Some years ago I came across a quote by Osho, which said “if you pay attention at the moment that you awaken from sleep, you can catch a glimpse of your inner being”. I took this to heart, and started paying attention and this practice is starting to pay off.
It’s really a form of mindfulness, a focus on dreams and sleeping and awakening that first brings you a greater awareness of your mornings and your post-sleep state. For me it brought me a deep awareness of the healing and regenerative properties of sleep. In the mornings I almost invariably feel rested, thinking wholesome thoughts and being re-energised. It’s as if sleep and dreams cleanse you of the poisons and stresses that accumulate during the day.
I’ve started paying attention to my dreams as well, and have come to the conclusion that dreams have two parts, the experience and a kind of energy transaction. The second is actually more important than the first, it frees us from the entanglements of daytime thinking and allows us to freewheel. You shouldn’t pay too much mind to the experience, just allow it to carry you away while you receive the energy with gratitude and friendliness.

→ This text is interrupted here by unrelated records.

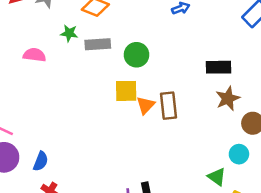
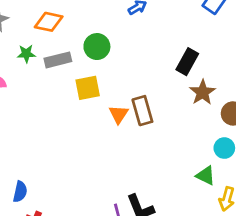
green circle: (137, 55) -> (97, 47), moved
black rectangle: (219, 67) -> (187, 62), turned -50
yellow square: (126, 91) -> (88, 88), moved

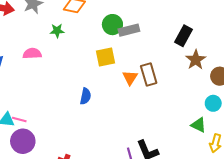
gray rectangle: (58, 60) -> (129, 30), moved
blue semicircle: (20, 192) -> (86, 96), moved

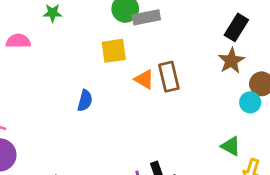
black rectangle: (184, 36) -> (236, 27), moved
orange triangle: (130, 78) -> (144, 79), turned -35
cyan circle: (213, 103) -> (250, 102), moved

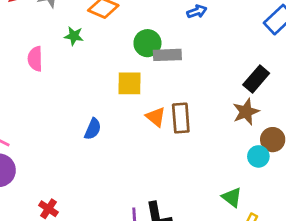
pink semicircle: (18, 41) -> (35, 59), turned -100

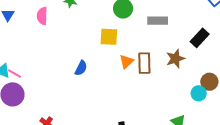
gray rectangle: (167, 55) -> (158, 21), moved
brown star: (246, 112) -> (175, 59), moved
orange triangle: (156, 117) -> (126, 62), turned 35

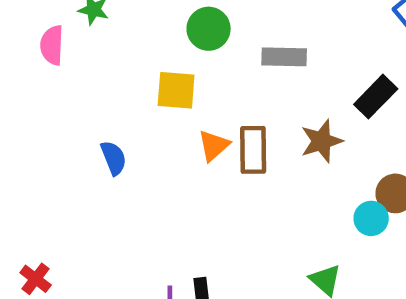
pink semicircle: (42, 16) -> (52, 45), moved
blue semicircle: (81, 68) -> (114, 158), turned -49

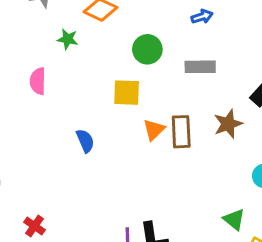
pink semicircle: (52, 45) -> (38, 81), moved

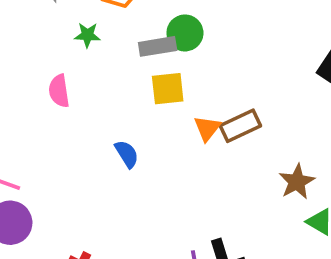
gray rectangle: (200, 67) -> (158, 46), moved
brown star: (228, 124) -> (297, 182), moved
brown rectangle: (181, 132) -> (240, 126), turned 76

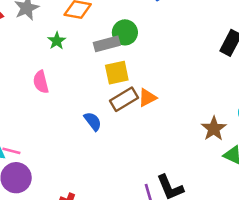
green star: (87, 35) -> (57, 41), turned -30
brown rectangle: (240, 126) -> (124, 99), moved
orange triangle: (207, 128) -> (147, 98), turned 30

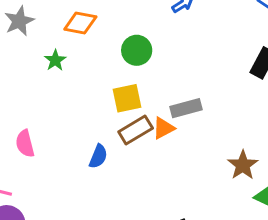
gray rectangle: (107, 44) -> (186, 108), moved
pink semicircle: (41, 82) -> (25, 144), moved
blue semicircle: (93, 121) -> (98, 156), turned 60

But it’s that transition from sleep to wakefulness where the truly interesting things happen, I’ve found some intriguing things waiting for me there, little fragments of words, sometimes a thank-you.
Comments
Intriguing stuff. I used to be more interested in dreaming and tried to provoke lucid dreams on a number of occasions. It only worked once and then only for a few seconds. I’ve thought about it a bit recently, in reference to Buddhism.

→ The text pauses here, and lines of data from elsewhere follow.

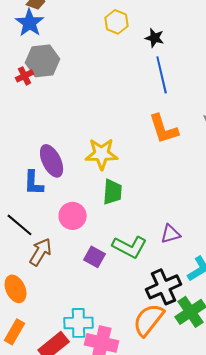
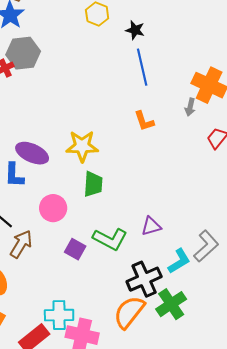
orange L-shape: (164, 129) -> (144, 121), size x0.7
purple ellipse: (52, 161) -> (32, 153), turned -40

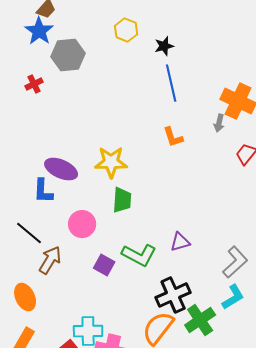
black star: (135, 30) -> (164, 46), turned -30
gray hexagon: (23, 53) -> (68, 55), moved
cyan L-shape: (179, 261) -> (233, 297), moved

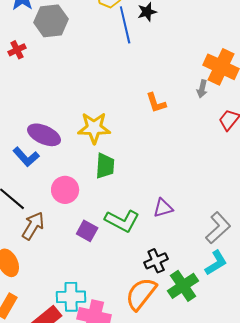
blue line: (171, 83) -> (125, 25), moved
blue L-shape: (43, 191) -> (26, 157), turned -44
black cross: (173, 295) -> (156, 261), size x0.7

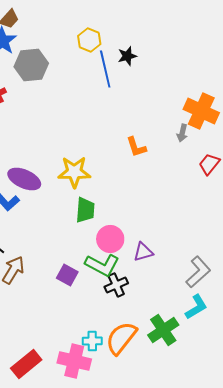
pink circle: (65, 190) -> (110, 239), moved
black cross: (156, 261) -> (116, 285), moved
cyan cross: (71, 297) -> (92, 341), moved, size x0.7

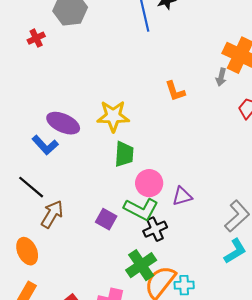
green cross: (163, 330) -> (141, 265), moved
cyan cross: (92, 341) -> (184, 285), moved

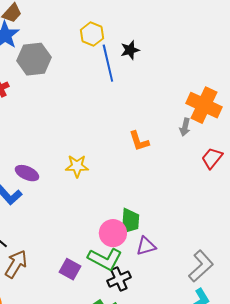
yellow star: (113, 116) -> (77, 166), size x0.7
purple ellipse: (63, 123) -> (27, 173), size x0.7
green trapezoid: (124, 154) -> (130, 221), moved

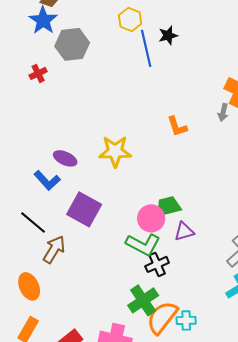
yellow star: (77, 166) -> (115, 151), size x1.4
green trapezoid: (130, 221) -> (168, 206), turned -108
purple square: (70, 269) -> (84, 209), moved, size x1.6

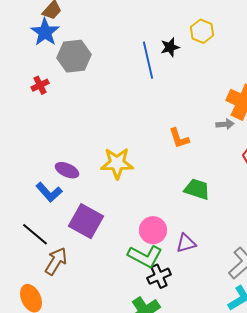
yellow hexagon: (130, 19) -> (202, 31), moved
gray arrow: (223, 112) -> (225, 124), turned -108
green trapezoid: (168, 206) -> (197, 189), moved, turned 32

Apparently there’s a Tantra that uses dreams, wherein the practitioner pays mindful attention to the transition from dreaming to wakefulness. They observe firsthand that both the sleeping and waking realities are constructs of consciousness. They’re both made of the same basic material.
This realisation allows them to see through the illusion of waking reality and attain Nirvana.
Or something like that...
I've had nightmares that were negative from the standpoint of being nightmares but that were positive energy residue (or transaction like you said) standpoint.
I don't think I've ever singled out dreaming for special attention in practice, but it, like everything else, gets folded into practice anyway.
There are certain dreams that have intrigued me greatly, most notably those that have seemed so vivid and so real that, decades later, I still remember them as sharply as anything that has happened to me in 'real' life. I think I have had two dreams that clearly fall into that category, so beautiful and so sad and so seemingly solid that I still don't really understand or know where to put them. One seemed to contain a pretty clear lesson in letting go, the other a prophesy as well as a lesson in the rare beauty of life. The prophecy seems to be unfolding in 'reality', but it's hard to be certain - the mind plays tricks, spinning things the way it wants to see them.
I’ve come across Dream Yoga before, and have heard a story about the founder of the Kagyu school of Tibetan Buddhism, who supposedly realised enlightenment while he was practising Dream Yoga.
Consciousness does appear to have quite a special role in the universe. For example quantum particles have differently when they are being observed through the right equipment, it’s very interesting.
I've found lots of insight into my psychology through dream interpretation over the years.
I also like what you said about the moment from sleeping to waking. There does seem to be this brief gap before the mind turns fully on where insights or intuitions can pop up.